▸ Dataset extract
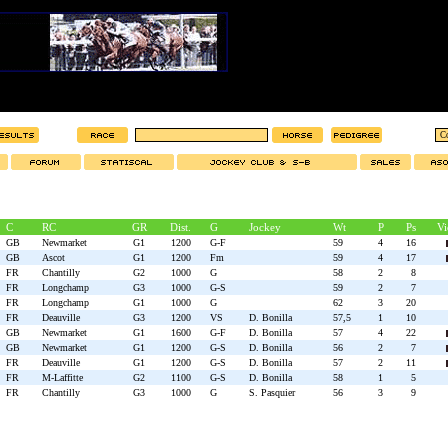
C
RC
GR
Dist.
G
Jockey
Wt
P
Ps
Vi
GB
Newmarket
G1
1200
G-F
59
4
16
GB
Ascot
G1
1200
Fm
59
4
17
FR
Chantilly
G2
1000
G
58
2
8
FR
Longchamp
G3
1000
G-S
59
2
7
FR
Longchamp
G1
1000
G
62
3
20
FR
Deauville
G3
1200
VS
D. Bonilla
57,5
1
10
GB
Newmarket
G1
1600
G-F
D. Bonilla
57
4
22
GB
Newmarket
G1
1200
G-S
D. Bonilla
56
2
7
FR
Deauville
G1
1200
G-S
D. Bonilla
57
2
11
FR
M-Laffitte
G2
1100
G-S
D. Bonilla
58
1
5
FR
Chantilly
G3
1000
G
S. Pasquier
56
3
9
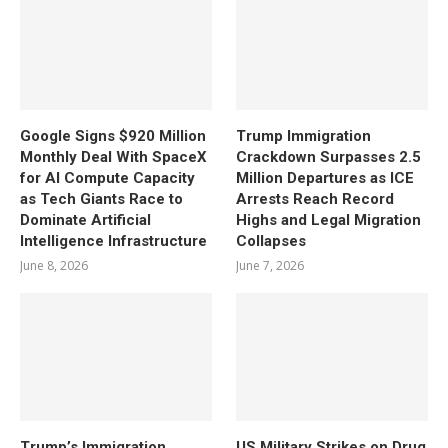
Google Signs $920 Million
Trump Immigration
Monthly Deal With SpaceX
Crackdown Surpasses 2.5
for AI Compute Capacity
Million Departures as ICE
as Tech Giants Race to
Arrests Reach Record
Dominate Artificial
Highs and Legal Migration
Intelligence Infrastructure
Collapses
June 8, 2026
June 7, 2026
Trump’s Immigration
US Military Strikes on Drug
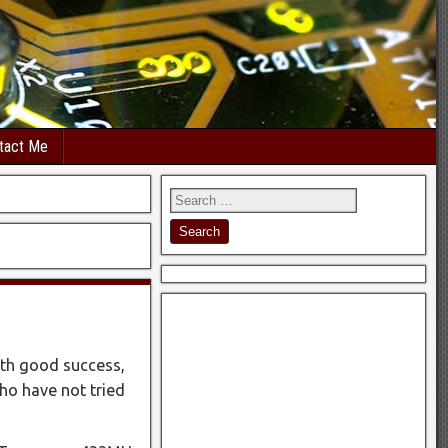
tact Me
ith good success,
ho have not tried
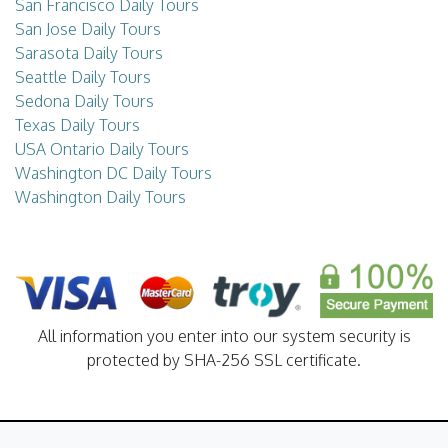
San Francisco Daily Tours
San Jose Daily Tours
Sarasota Daily Tours
Seattle Daily Tours
Sedona Daily Tours
Texas Daily Tours
USA Ontario Daily Tours
Washington DC Daily Tours
Washington Daily Tours
All information you enter into our system security is
protected by SHA-256 SSL certificate.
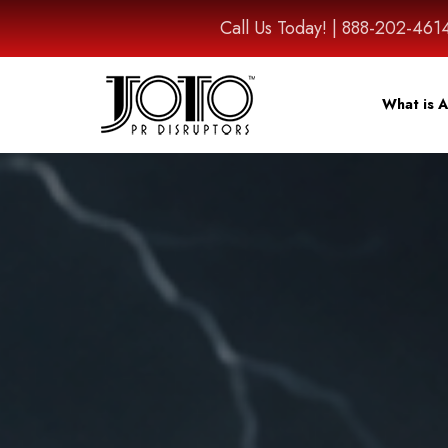
Call Us Today! | 888-202-
What is A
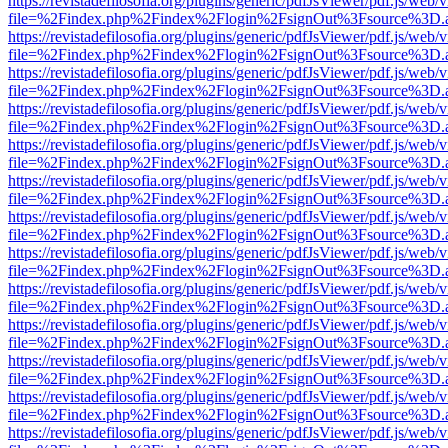
https://revistadefilosofia.org/plugins/generic/pdfJsViewer/pdf.js/web/
file=%2Findex.php%2Findex%2Flogin%2FsignOut%3Fsource%3D.ame
https://revistadefilosofia.org/plugins/generic/pdfJsViewer/pdf.js/web/
file=%2Findex.php%2Findex%2Flogin%2FsignOut%3Fsource%3D.ame
https://revistadefilosofia.org/plugins/generic/pdfJsViewer/pdf.js/web/
file=%2Findex.php%2Findex%2Flogin%2FsignOut%3Fsource%3D.ame
https://revistadefilosofia.org/plugins/generic/pdfJsViewer/pdf.js/web/
file=%2Findex.php%2Findex%2Flogin%2FsignOut%3Fsource%3D.ame
https://revistadefilosofia.org/plugins/generic/pdfJsViewer/pdf.js/web/
file=%2Findex.php%2Findex%2Flogin%2FsignOut%3Fsource%3D.ame
https://revistadefilosofia.org/plugins/generic/pdfJsViewer/pdf.js/web/
file=%2Findex.php%2Findex%2Flogin%2FsignOut%3Fsource%3D.ame
https://revistadefilosofia.org/plugins/generic/pdfJsViewer/pdf.js/web/
file=%2Findex.php%2Findex%2Flogin%2FsignOut%3Fsource%3D.ame
https://revistadefilosofia.org/plugins/generic/pdfJsViewer/pdf.js/web/
file=%2Findex.php%2Findex%2Flogin%2FsignOut%3Fsource%3D.ame
https://revistadefilosofia.org/plugins/generic/pdfJsViewer/pdf.js/web/
file=%2Findex.php%2Findex%2Flogin%2FsignOut%3Fsource%3D.ame
https://revistadefilosofia.org/plugins/generic/pdfJsViewer/pdf.js/web/
file=%2Findex.php%2Findex%2Flogin%2FsignOut%3Fsource%3D.ame
https://revistadefilosofia.org/plugins/generic/pdfJsViewer/pdf.js/web/
file=%2Findex.php%2Findex%2Flogin%2FsignOut%3Fsource%3D.ame
https://revistadefilosofia.org/plugins/generic/pdfJsViewer/pdf.js/web/
file=%2Findex.php%2Findex%2Flogin%2FsignOut%3Fsource%3D.ame
https://revistadefilosofia.org/plugins/generic/pdfJsViewer/pdf.js/web/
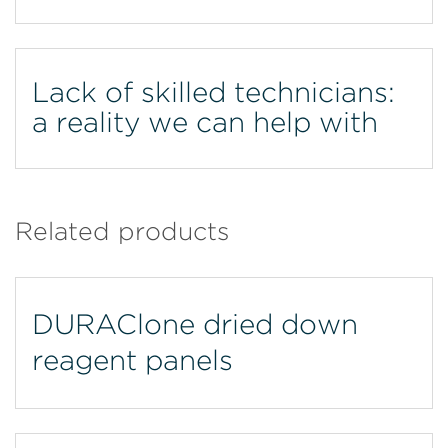
Lack of skilled technicians:
a reality we can help with
Related products
DURAClone dried down
reagent panels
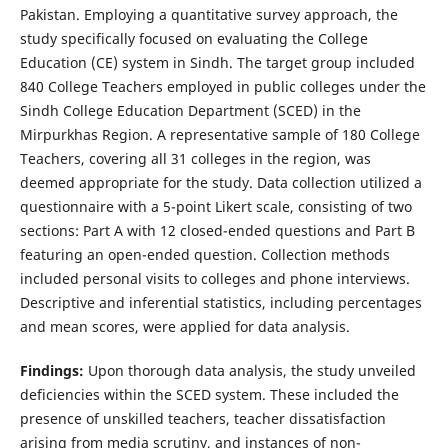
Pakistan. Employing a quantitative survey approach, the
study specifically focused on evaluating the College
Education (CE) system in Sindh. The target group included
840 College Teachers employed in public colleges under the
Sindh College Education Department (SCED) in the
Mirpurkhas Region. A representative sample of 180 College
Teachers, covering all 31 colleges in the region, was
deemed appropriate for the study. Data collection utilized a
questionnaire with a 5-point Likert scale, consisting of two
sections: Part A with 12 closed-ended questions and Part B
featuring an open-ended question. Collection methods
included personal visits to colleges and phone interviews.
Descriptive and inferential statistics, including percentages
and mean scores, were applied for data analysis.
Findings:
Upon thorough data analysis, the study unveiled
deficiencies within the SCED system. These included the
presence of unskilled teachers, teacher dissatisfaction
arising from media scrutiny, and instances of non-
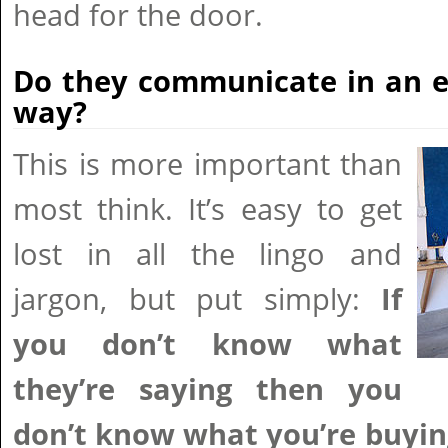
head for the door.
Do they communicate in an e
way?
This is more important than
most think. It’s easy to get
lost in all the lingo and
jargon, but put simply:
If
you don’t know what
they’re saying then you
don’t know what you’re buyin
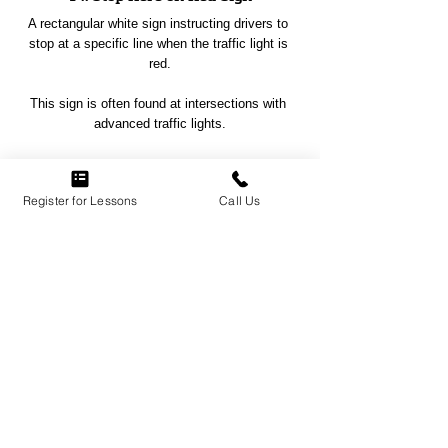
A rectangular white sign instructing drivers to 
stop at a specific line when the traffic light is 
red.
This sign is often found at intersections with 
advanced traffic lights.
Register for Lessons
Call Us
NO PASSING ZONE SIGN
15. No Passing Zone Sign
A yellow triangular sign indicating areas where 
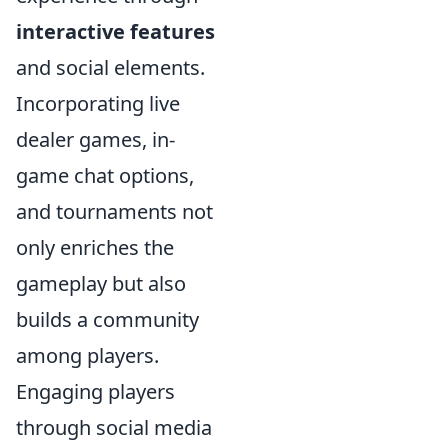
interactive features
and social elements.
Incorporating live
dealer games, in-
game chat options,
and tournaments not
only enriches the
gameplay but also
builds a community
among players.
Engaging players
through social media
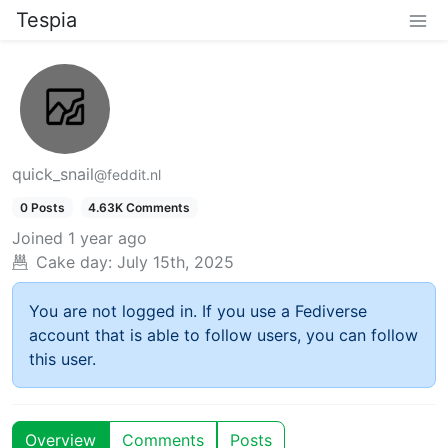
Tespia
quick_snail
@feddit.nl
0 Posts
4.63K Comments
Joined
1 year ago
Cake day:
July 15th, 2025
You are not logged in. If you use a Fediverse
account that is able to follow users, you can follow
this user.
Overview
Comments
Posts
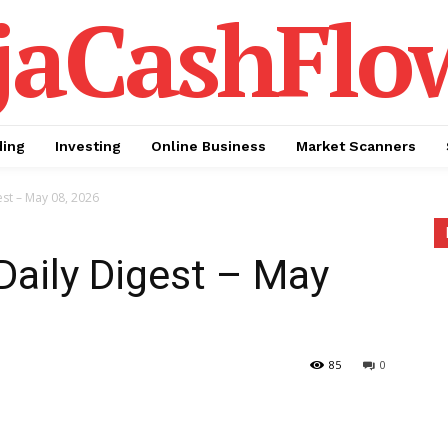
jaCashFlo
ding
Investing
Online Business
Market Scanners
est – May 08, 2026
Daily Digest – May
85
0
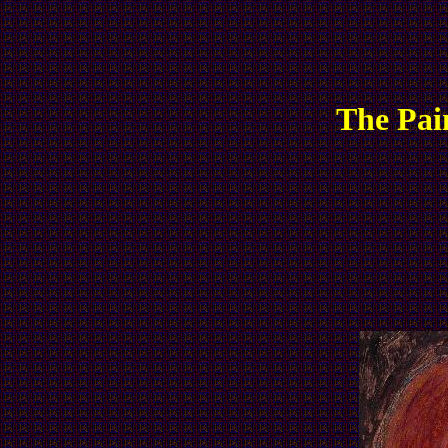
The Pai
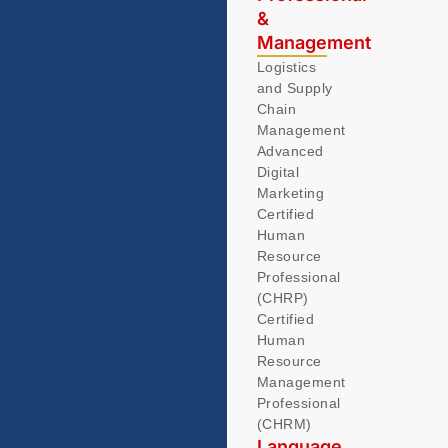
&
Management
Logistics
and Supply
Chain
Management
Advanced
Digital
Marketing
Certified
Human
Resource
Professional
(CHRP)
Certified
Human
Resource
Management
Professional
(CHRM)
Language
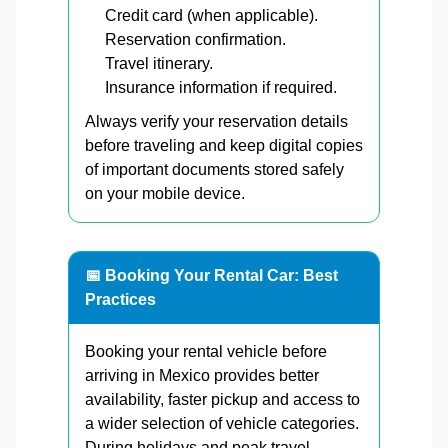
Credit card (when applicable).
Reservation confirmation.
Travel itinerary.
Insurance information if required.
Always verify your reservation details
before traveling and keep digital copies
of important documents stored safely
on your mobile device.
📅 Booking Your Rental Car: Best
Practices
Booking your rental vehicle before
arriving in Mexico provides better
availability, faster pickup and access to
a wider selection of vehicle categories.
During holidays and peak travel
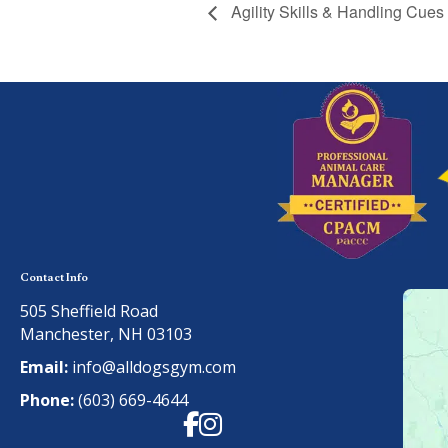
Agility Skills & Handling Cues
Contact Info
505 Sheffield Road
Manchester, NH 03103
Email:
info@alldogsgym.com
Phone:
(603) 669-4644
Facebook
Instagram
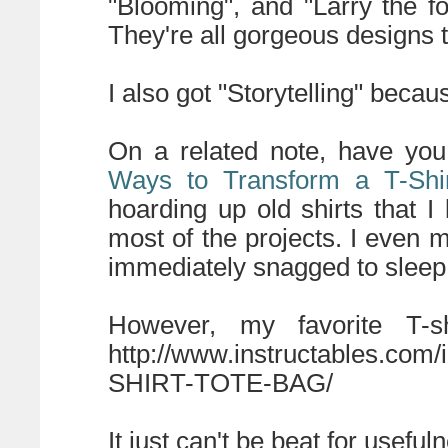
"Blooming", and "Larry the f
They're all gorgeous designs 
I also got "Storytelling" becaus
On a related note, have yo
Ways to Transform a T-Shi
hoarding up old shirts that 
most of the projects. I even 
immediately snagged to sleep
However, my favorite T-s
http://www.instructables.c
SHIRT-TOTE-BAG/
It just can't be beat for usefu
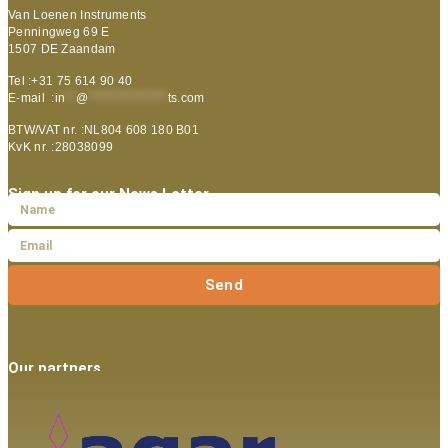
Van Loenen Instruments
Penningweg 69 E
1507 DE Zaandam
Tel :+31 75 614 90 40
E-mail :
in
**
@
***************
ts.com
BTW/VAT nr. :NL804 608 180 B01
KvK nr. :28038099
Sign up for our News Letter
Send
Our partners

▸ What the exercise asks
The expected answer is every line in the data above that carries the string "system".

▸ Response to this task
All information you enter into our system security is
Education (CE) system in Sindh. The target group included
deficiencies within the SCED system. These included the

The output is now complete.